Ancaman Ebola Meluas, Uni Afrika Desak Peningkatan Kewaspadaan di Kongo-Uganda

Oleh: Tim Redaksi
Selasa, 19 Mei 2026 | 05:00 WIB
Ilustrasi virus Ebola. (Foto/CDC)
Ilustrasi virus Ebola. (Foto/CDC)

BeritaNasional.com - Uni Afrika (AU) secara resmi menyatakan kekhawatiran mendalam atas kembali merebaknya wabah virus Ebola di Republik Demokratik Kongo (DRC) dan Uganda.
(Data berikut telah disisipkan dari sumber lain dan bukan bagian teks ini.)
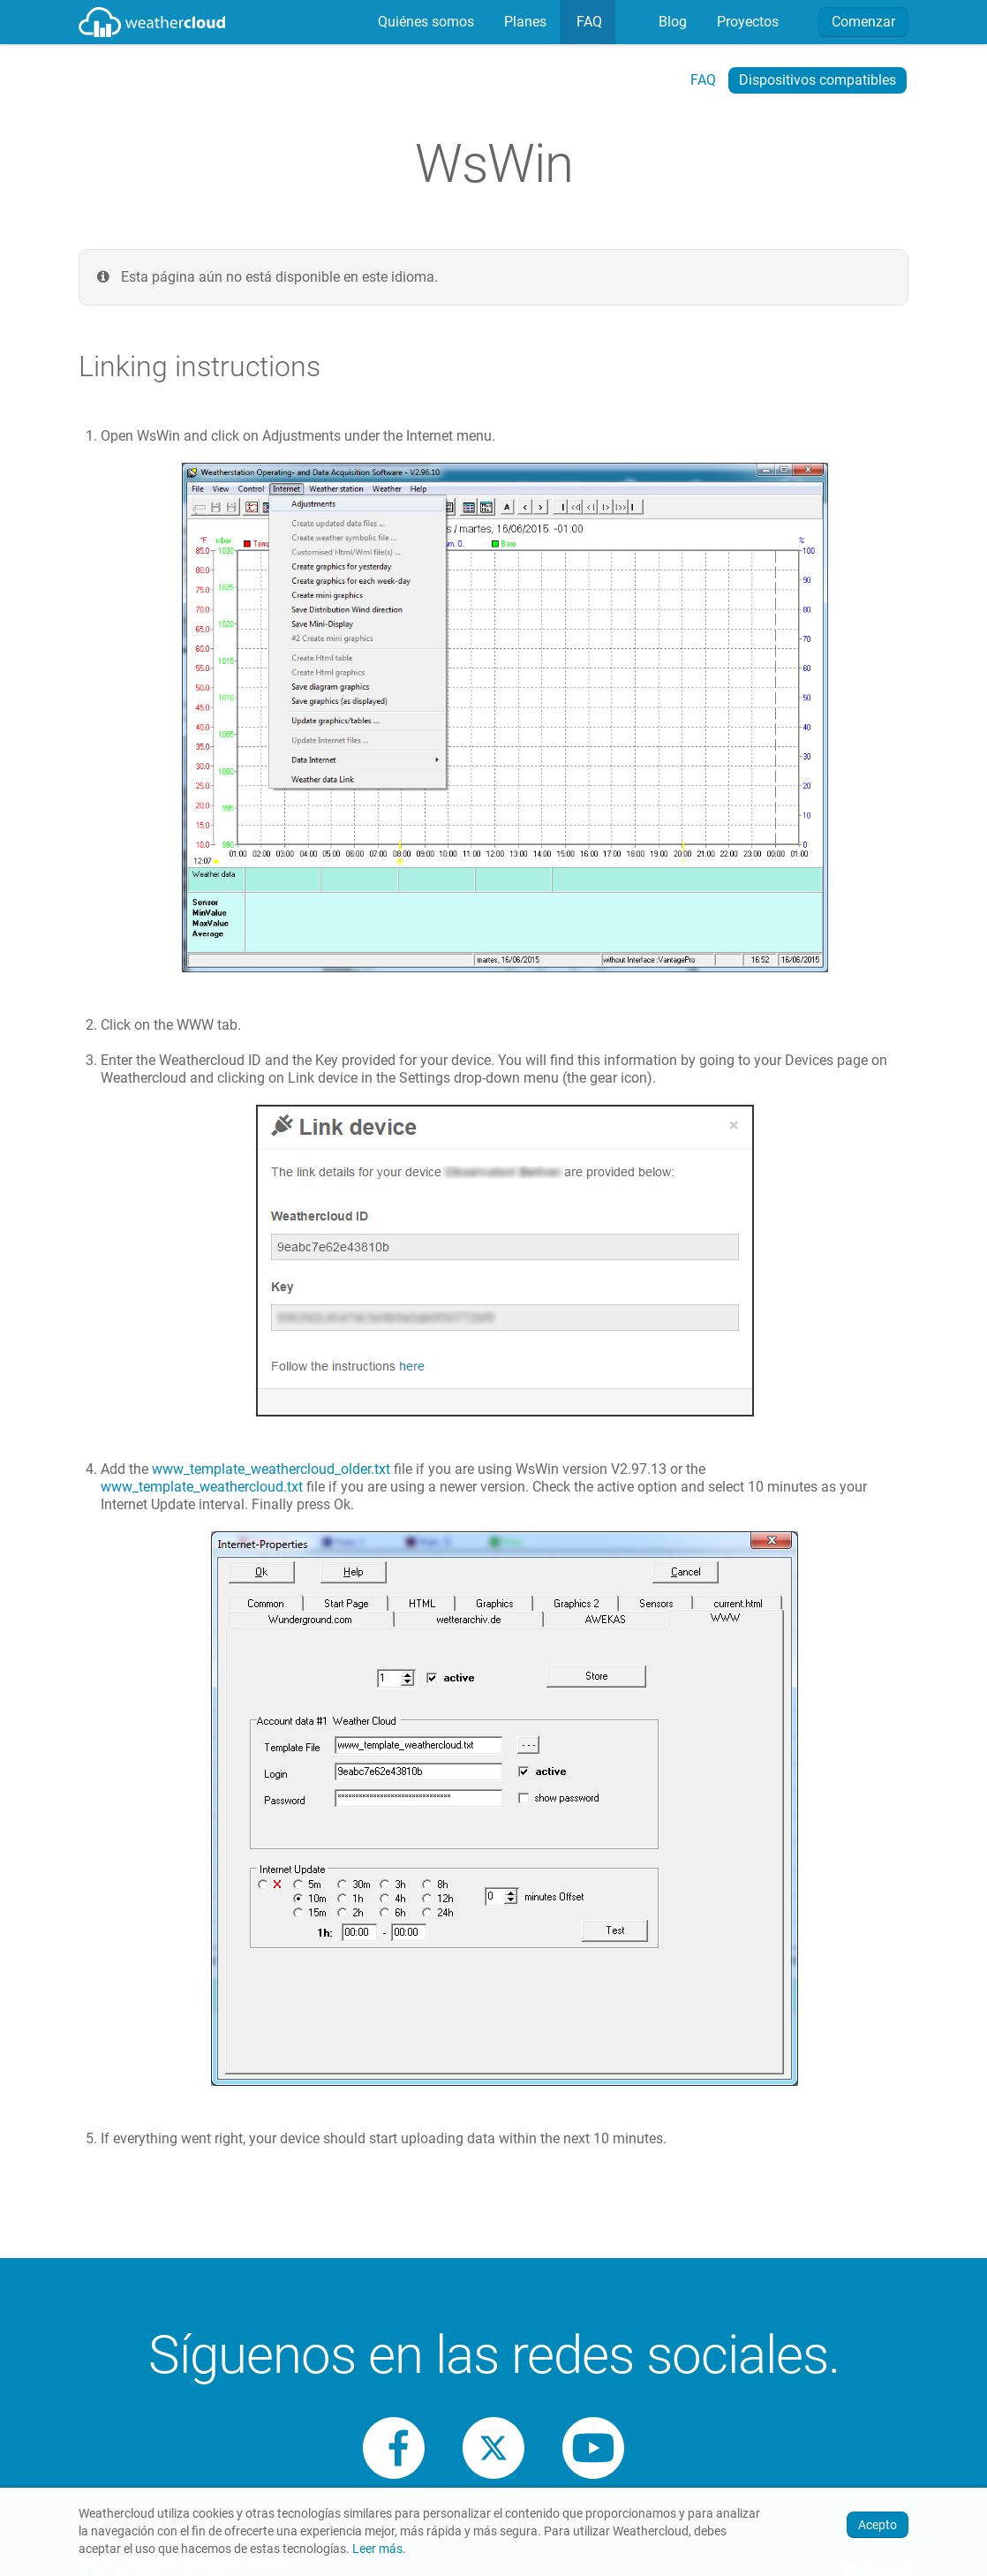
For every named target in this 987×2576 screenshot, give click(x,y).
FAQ (587, 21)
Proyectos (746, 21)
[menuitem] (424, 22)
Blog (671, 21)
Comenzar (863, 21)
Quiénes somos (424, 21)
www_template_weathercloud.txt (202, 1486)
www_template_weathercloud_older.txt (271, 1469)
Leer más (377, 2549)
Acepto (877, 2525)
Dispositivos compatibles (817, 80)
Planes (523, 21)
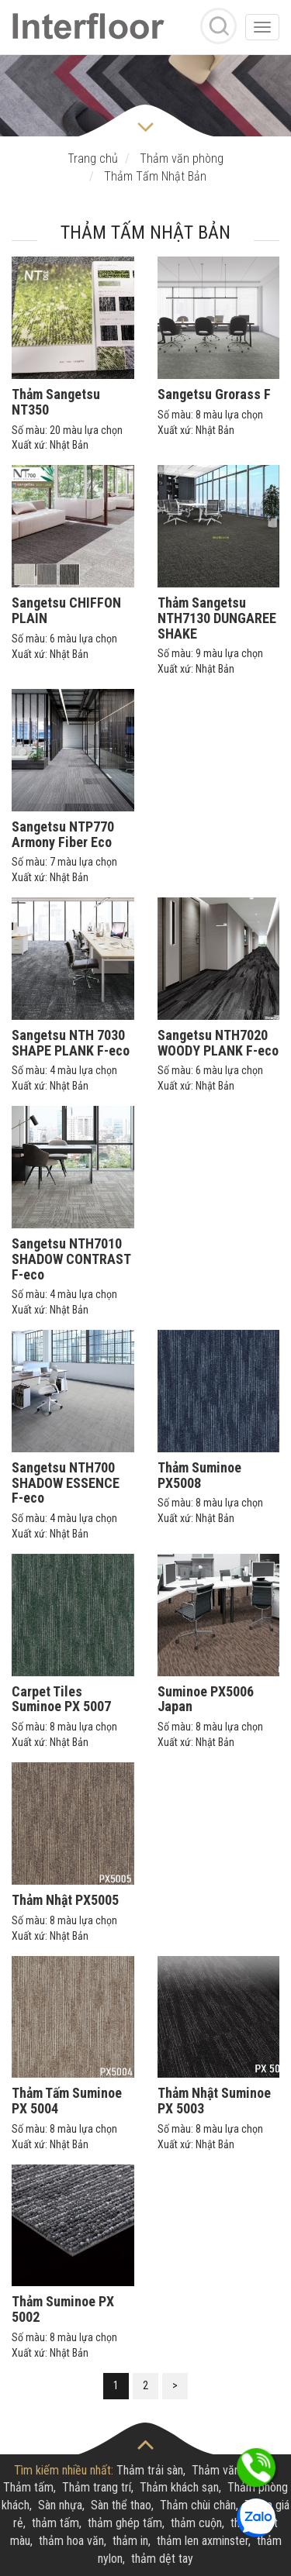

Lonjakan kasus ini dinilai membawa risiko besar terhadap stabilitas kesehatan di kawasan sekitarnya.

Ketua Komisi Uni Afrika (AUC), Mahmoud Ali Youssouf, menegaskan bahwa potensi penyebaran virus ini ke negara-negara tetangga di benua Afrika kini berada pada level yang mengkhawatirkan.

"Uni Afrika berdiri sepenuhnya bersama rakyat dan pemerintah DRC serta Uganda di masa sulit ini," ujar Youssouf dalam keterangan resminya yang dikutip pada Senin (18/5/2026).

Merespons situasi tersebut, Youssouf mendesak seluruh negara anggota Uni Afrika beserta para mitra internasional untuk segera memperkuat sistem pengawasan, kesiapsiagaan, dan tim gerak cepat, terutama di wilayah-wilayah yang masuk dalam zona berisiko tinggi.

Apresiasi Penanganan Cepat dan Solidaritas Benua

Meski situasi di lapangan terbilang berat, AUC memberikan apresiasi tinggi kepada pemerintah DRC, Uganda, otoritas kesehatan, serta para tenaga medis di garda terdepan atas dedikasi mereka dalam melokalisasi wabah.

Langkah preventif yang diambil oleh negara tetangga seperti Sudan Selatan juga mendapat pujian.

Untuk memaksimalkan penanganan, AU memastikan dukungan penuh bagi badan kesehatan khusus mereka, Africa Centers for Disease Control and Prevention (Africa CDC). Lembaga ini akan memimpin koordinasi respons di tingkat benua, bekerja sama dengan Organisasi Kesehatan Dunia (WHO), donor, dan lembaga kemanusiaan.

Strain Mematikan Tanpa Vaksin

Berdasarkan data terbaru dari Africa CDC, situasi di DRC cukup mengkhawatirkan dengan angka kematian yang telah mencapai 87 jiwa sejak wabah ini kembali merebak di Provinsi Ituri.

Tantangan terbesar kali ini adalah jenis virus yang menginfeksi, yaitu strain Bundibugyo. Hingga saat ini, belum ada vaksin khusus yang tersedia untuk menangkal strain tersebut, sehingga potensi penyebaran regional menjadi jauh lebih tinggi.

Sebagai informasi, Ebola merupakan virus dengan tingkat penularan yang sangat cepat. Gejala awal infeksi meliputi:

  • Demam tinggi
  • Muntah dan diare
  • Nyeri sendi atau rasa lemas yang parah
  • Pada fase akut, pasien dapat mengalami pendarahan di dalam maupun di luar tubuh.

Menurut data WHO, Ebola termasuk salah satu penyakit paling mematikan di dunia dengan tingkat kematian (mortalitas) berkisar antara 50 persen hingga 89 persen, tergantung pada subtipe virus yang menginfeksi.